Création à partir des textes Dom Juan de  Molière, Le Tartuffe de  Molière, Psyché de  Molière,

: Entretien

Propos recueillis par Marie Lobrichon

Pourquoi Molière ?


Émilien Diard-Detœuf : Nous avions la volonté de nous rassembler autour d’une chose qui nous est commune : la langue de Molière. Ce n’est pas qu’une expression. Molière fédère et a réussi en son temps à traduire dans son théâtre des éléments constitutifs de la société française, qu’on retrouve aujourd’hui encore. Les questions du XVIIe siècle ne sont d’ailleurs pas forcément résolues aujourd’hui. Où en sommes- nous de notre rapport au ciel, à la croyance, à la liberté ? et à la possibilité que tout s’effondre ?


Léo Cohen-Paperman : Molière, c’est la France. Il incarne également une figure d’artiste dans laquelle nous pouvons nous retrouver : s’il questionne les mœurs de ses contemporains, il est avant tout un auteur populaire, qui cherche à divertir les foules. C’est en cela que nous nous sentons une proximité avec lui. Le Nouveau Théâtre Populaire procède du théâtre public, tout en restant fondamentalement populaire et divertissant, et surtout proche des gens.

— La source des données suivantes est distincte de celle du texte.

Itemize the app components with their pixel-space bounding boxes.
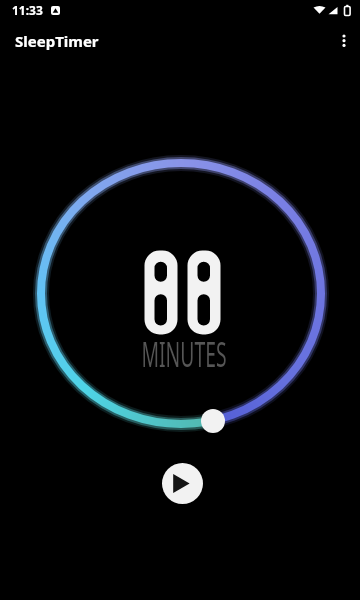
button[interactable] [162,463,203,504]
staticText: MINUTES [141,330,227,367]
button[interactable] [332,28,356,52]
staticText: SleepTimer [15,31,99,51]
button[interactable] [201,409,225,433]
staticText: 11:33 [12,2,43,18]
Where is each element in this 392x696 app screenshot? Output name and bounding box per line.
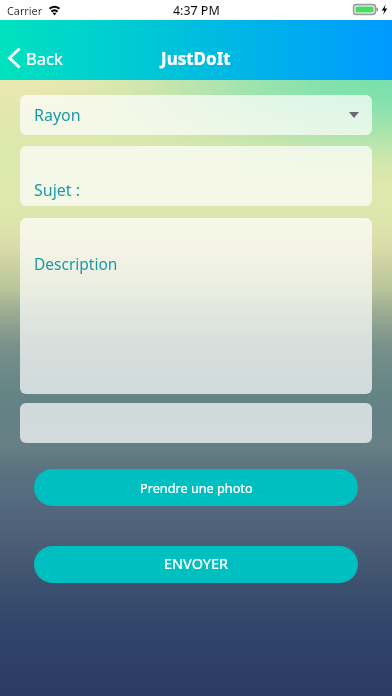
button[interactable]: Back <box>0 39 73 77</box>
button[interactable]: Description <box>20 218 372 394</box>
staticText: ENVOYER <box>164 553 229 573</box>
staticText: Sujet : <box>34 179 81 201</box>
other: Wi-Fi <box>47 3 62 15</box>
button[interactable]: Sujet : <box>20 146 372 206</box>
other: Battery charging <box>353 4 387 16</box>
button[interactable]: ENVOYER <box>34 546 358 583</box>
staticText: Back <box>26 47 63 69</box>
button[interactable] <box>20 403 372 443</box>
staticText: Carrier <box>7 3 43 18</box>
other: Open dropdown <box>349 112 359 118</box>
staticText: JustDoIt <box>161 47 231 70</box>
button[interactable]: Rayon <box>20 95 372 135</box>
button[interactable]: Prendre une photo <box>34 469 358 506</box>
staticText: 4:37 PM <box>173 2 220 19</box>
staticText: Prendre une photo <box>140 479 253 496</box>
staticText: Rayon <box>34 104 81 126</box>
staticText: Description <box>34 253 118 274</box>
other: Back <box>8 48 20 68</box>
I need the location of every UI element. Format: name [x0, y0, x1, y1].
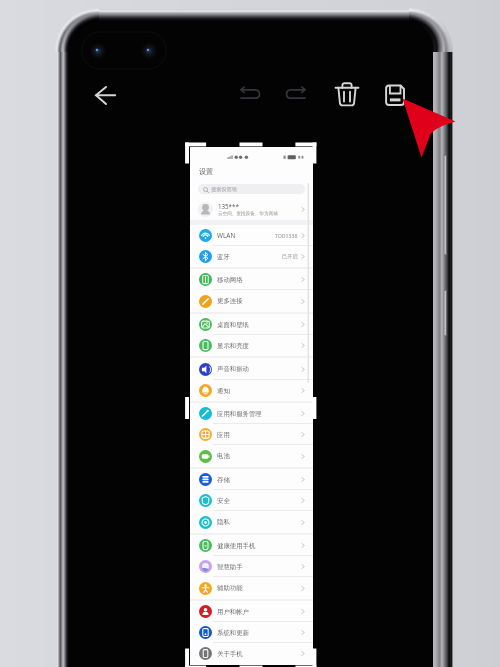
button[interactable]: WLAN — [190, 225, 313, 246]
staticText: 蓝牙 — [217, 253, 230, 261]
staticText: 应用 — [217, 431, 230, 439]
button[interactable]: 用户和帐户 — [190, 601, 313, 622]
staticText: 搜索设置项 — [211, 186, 237, 193]
staticText: 应用和服务管理 — [217, 410, 262, 418]
staticText: TOD1338 — [275, 232, 298, 239]
button[interactable]: Undo — [230, 78, 268, 116]
button[interactable]: 通知 — [190, 380, 313, 401]
button[interactable]: 系统和更新 — [190, 622, 313, 643]
staticText: 安全 — [217, 497, 230, 505]
staticText: 系统和更新 — [217, 629, 249, 637]
button[interactable]: 桌面和壁纸 — [190, 314, 313, 335]
staticText: 设置 — [199, 167, 214, 176]
button[interactable]: 135*** — [190, 199, 313, 220]
button[interactable]: Redo — [278, 78, 316, 116]
staticText: 移动网络 — [217, 276, 243, 284]
staticText: 隐私 — [217, 518, 230, 526]
staticText: 辅助功能 — [217, 584, 243, 592]
staticText: 显示和亮度 — [217, 342, 249, 350]
staticText: 桌面和壁纸 — [217, 321, 249, 329]
button[interactable]: 电池 — [190, 445, 313, 467]
button[interactable]: 搜索设置项 — [198, 184, 305, 194]
button[interactable]: 应用和服务管理 — [190, 403, 313, 424]
staticText: 存储 — [217, 476, 230, 484]
staticText: 已开启 — [282, 253, 298, 260]
button[interactable]: 智慧助手 — [190, 556, 313, 577]
staticText: 通知 — [217, 387, 230, 395]
staticText: 用户和帐户 — [217, 608, 249, 616]
staticText: WLAN — [217, 231, 236, 240]
button[interactable]: 应用 — [190, 424, 313, 445]
button[interactable]: 关于手机 — [190, 643, 313, 664]
button[interactable]: Delete — [327, 74, 367, 114]
button[interactable]: 更多连接 — [190, 290, 313, 312]
button[interactable]: 健康使用手机 — [190, 535, 313, 556]
button[interactable]: Save — [375, 76, 415, 116]
staticText: 更多连接 — [217, 297, 243, 305]
staticText: 135*** — [218, 202, 239, 210]
staticText: 声音和振动 — [217, 365, 249, 373]
button[interactable]: 显示和亮度 — [190, 335, 313, 356]
staticText: 智慧助手 — [217, 563, 243, 571]
staticText: 关于手机 — [217, 650, 243, 658]
staticText: 云空间、查找设备、华为商城 — [218, 211, 278, 217]
button[interactable]: 存储 — [190, 469, 313, 490]
staticText: 健康使用手机 — [217, 542, 256, 550]
button[interactable]: 蓝牙 — [190, 246, 313, 267]
staticText: 电池 — [217, 452, 230, 460]
button[interactable]: 移动网络 — [190, 269, 313, 290]
button[interactable]: 辅助功能 — [190, 577, 313, 599]
button[interactable]: Back — [86, 75, 126, 115]
button[interactable]: 声音和振动 — [190, 358, 313, 380]
button[interactable]: 安全 — [190, 490, 313, 511]
button[interactable]: 隐私 — [190, 511, 313, 533]
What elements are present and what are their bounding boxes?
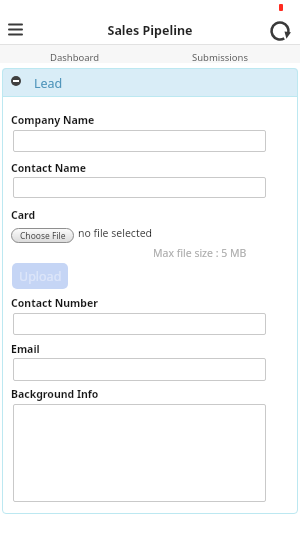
staticText: Background Info — [11, 387, 99, 401]
staticText: no file selected — [78, 226, 153, 240]
button[interactable]: Upload — [12, 263, 68, 289]
staticText: Company Name — [11, 113, 95, 127]
button[interactable]: Choose File — [11, 228, 74, 243]
staticText: Card — [11, 208, 36, 222]
button[interactable]: Dashboard — [0, 45, 150, 69]
staticText: Submissions — [192, 51, 248, 64]
staticText: Sales Pipeline — [0, 22, 300, 39]
staticText: Max file size : 5 MB — [153, 246, 247, 260]
staticText: Upload — [19, 268, 62, 285]
button[interactable] — [13, 177, 266, 198]
button[interactable]: Submissions — [150, 45, 300, 69]
staticText: Email — [11, 342, 40, 356]
button[interactable] — [13, 313, 266, 335]
staticText: Choose File — [20, 230, 66, 242]
button[interactable] — [4, 20, 28, 40]
button[interactable] — [266, 17, 294, 45]
button[interactable] — [13, 404, 266, 502]
staticText: Contact Name — [11, 161, 87, 175]
button[interactable] — [13, 358, 266, 381]
button[interactable] — [13, 130, 266, 152]
button[interactable]: Lead — [2, 68, 298, 96]
staticText: Dashboard — [50, 51, 100, 64]
staticText: Lead — [34, 75, 63, 92]
staticText: Contact Number — [11, 296, 98, 310]
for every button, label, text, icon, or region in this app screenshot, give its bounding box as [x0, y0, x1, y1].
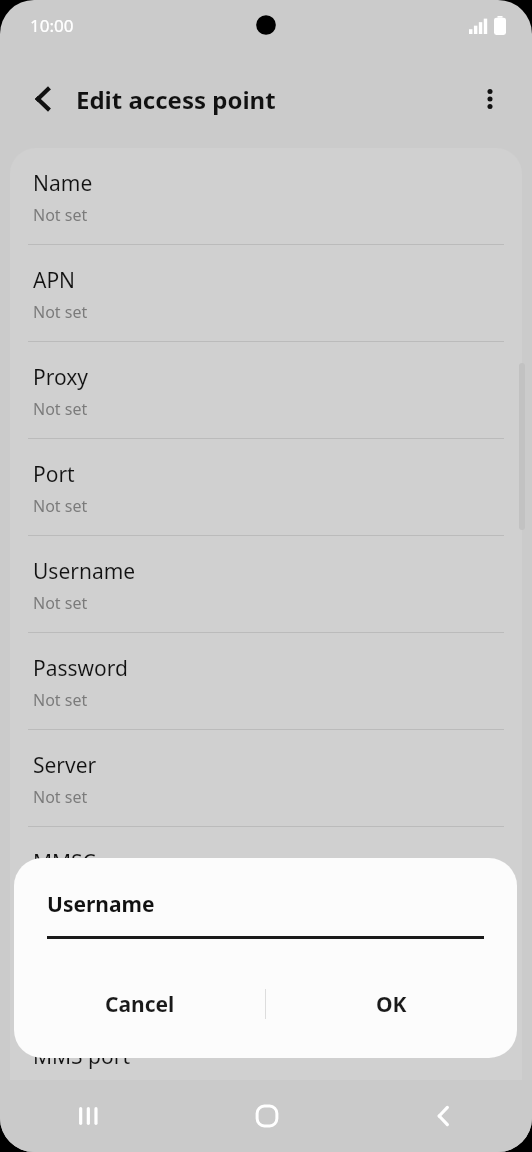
staticText: APN — [33, 266, 76, 295]
staticText: Not set — [33, 689, 88, 711]
staticText: Not set — [33, 204, 88, 226]
staticText: Not set — [33, 398, 88, 420]
button[interactable]: MMS port — [10, 1021, 522, 1080]
staticText: Port — [33, 460, 75, 489]
staticText: Cancel — [105, 990, 175, 1019]
button[interactable]: More options — [466, 75, 514, 123]
button[interactable]: Proxy — [10, 342, 522, 438]
button[interactable]: Port — [10, 439, 522, 535]
staticText: Username — [33, 557, 136, 586]
staticText: Not set — [33, 883, 88, 905]
staticText: Edit access point — [76, 83, 276, 116]
staticText: OK — [376, 990, 407, 1019]
staticText: Password — [33, 654, 128, 683]
staticText: Username — [47, 890, 155, 919]
button[interactable]: Recent apps — [0, 1080, 178, 1152]
staticText: Server — [33, 751, 97, 780]
button[interactable]: APN — [10, 245, 522, 341]
staticText: Name — [33, 169, 93, 198]
button[interactable]: Cancel — [14, 968, 265, 1040]
button[interactable]: OK — [266, 968, 517, 1040]
button[interactable]: Home — [178, 1080, 355, 1152]
button[interactable]: Server — [10, 730, 522, 826]
staticText: Not set — [33, 495, 88, 517]
button[interactable]: MMSC — [10, 827, 522, 923]
staticText: Not set — [33, 786, 88, 808]
button[interactable]: Password — [10, 633, 522, 729]
button[interactable]: Back — [20, 75, 68, 123]
button[interactable]: Back — [355, 1080, 532, 1152]
staticText: MMS port — [33, 1042, 130, 1071]
staticText: Proxy — [33, 363, 89, 392]
button[interactable]: Username — [10, 536, 522, 632]
staticText: Not set — [33, 301, 88, 323]
staticText: MMSC — [33, 848, 96, 877]
button[interactable]: Name — [10, 148, 522, 244]
staticText: Not set — [33, 592, 88, 614]
staticText: 10:00 — [30, 14, 74, 37]
button[interactable]: MMS proxy — [10, 924, 522, 1020]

Julien Romelard : Molière est aussi un auteur de troupe, porté par le désir de mettre en scène ses comédiens. Comme lui, nous faisons un théâtre pauvre techniquement, où nous recherchons une langue qui mette surtout en avant les acteurs, sans presque rien d’autre.


Le Tartuffe, Dom Juan, Psyché : chacun de vous met en scène l’une des pièces de cette trilogie. Pourquoi les avoir choisies ?


Léo Cohen-Paperman : Tout projet du Nouveau Théâtre Populaire est d’abord soumis à un vote. Ces trois pièces ont donc été choisies par l’ensemble de la troupe. L’idée de les mettre bout à bout n’est venue qu’après. Il nous a semblé que le XVIIe trouvait un écho dans notre XXIe siècle, identitaire et religieux, et qu’un parcours pouvait se lire d’une pièce à l’autre : d’abord la fin d’un monde et de ses croyances, lorsque Orgon démasque Tartuffe ; puis la confrontation à un monde où le ciel serait vide dans Dom Juan ; et enfin, avec Psyché, la possibilité d’une réconciliation par la musique, dans un ciel peuplé par les hommes mêmes. Pour commencer la trilogie, Le Tartuffe sera joué en costumes d’époque !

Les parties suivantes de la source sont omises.